◆ Task
Word for word, retype the lines from the one containing "mogelijkheden?" to the one containing "Soporte antivibraciones, cable" below, keeping both end lines and dropping the pictures.

-----

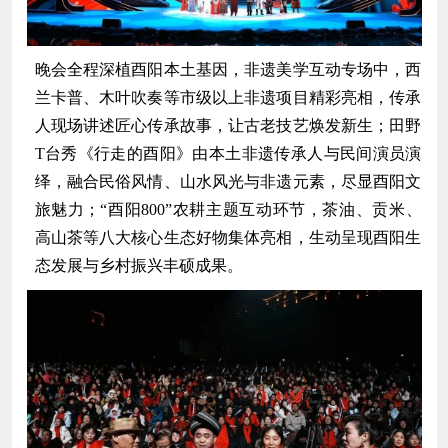
晚会全程深植酉阳本土基因，非遗美学互动专场中，西
兰卡普、木叶吹奏等市级以上非遗项目精彩亮相，传承
人现场讲述匠心传承故事，让古老技艺焕发新生；田野
T台秀《行走的酉阳》由本土非遗传承人与民间演员演
绎，融合民俗风情、山水风光与非遗元素，尽显酉阳文
旅魅力；“酉阳800”农耕主题互动环节，茶油、贡米、
高山茶等八大核心生态好物集体亮相，生动呈现酉阳生
态发展与乡村振兴丰硕成果。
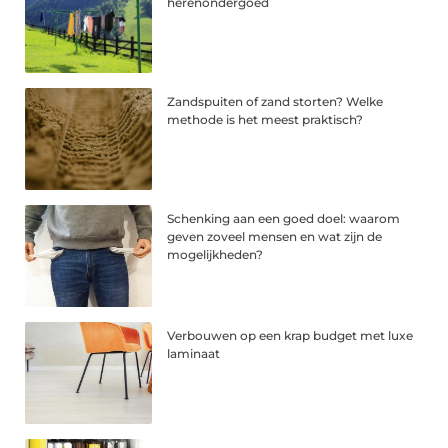
herenondergoed
Zandspuiten of zand storten? Welke
methode is het meest praktisch?
Schenking aan een goed doel: waarom
geven zoveel mensen en wat zijn de
mogelijkheden?
Verbouwen op een krap budget met luxe
laminaat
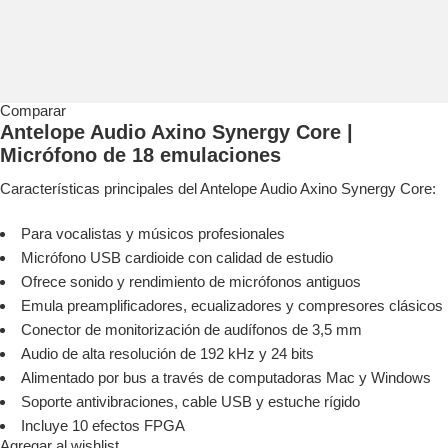
Comparar
Antelope Audio Axino Synergy Core |
Micrófono de 18 emulaciones
Características principales del Antelope Audio Axino Synergy Core:
Para vocalistas y músicos profesionales
Micrófono USB cardioide con calidad de estudio
Ofrece sonido y rendimiento de micrófonos antiguos
Emula preamplificadores, ecualizadores y compresores clásicos
Conector de monitorización de audífonos de 3,5 mm
Audio de alta resolución de 192 kHz y 24 bits
Alimentado por bus a través de computadoras Mac y Windows
Soporte antivibraciones, cable USB y estuche rígido
Incluye 10 efectos FPGA
Agregar al wishlist...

-----

◆ Response to the exercise
mogelijkheden?
Verbouwen op een krap budget met luxe
laminaat
Comparar
Antelope Audio Axino Synergy Core |
Micrófono de 18 emulaciones
Características principales del Antelope Audio Axino Synergy Core:
Para vocalistas y músicos profesionales
Micrófono USB cardioide con calidad de estudio
Ofrece sonido y rendimiento de micrófonos antiguos
Emula preamplificadores, ecualizadores y compresores clásicos
Conector de monitorización de audífonos de 3,5 mm
Audio de alta resolución de 192 kHz y 24 bits
Alimentado por bus a través de computadoras Mac y Windows
Soporte antivibraciones, cable USB y estuche rígido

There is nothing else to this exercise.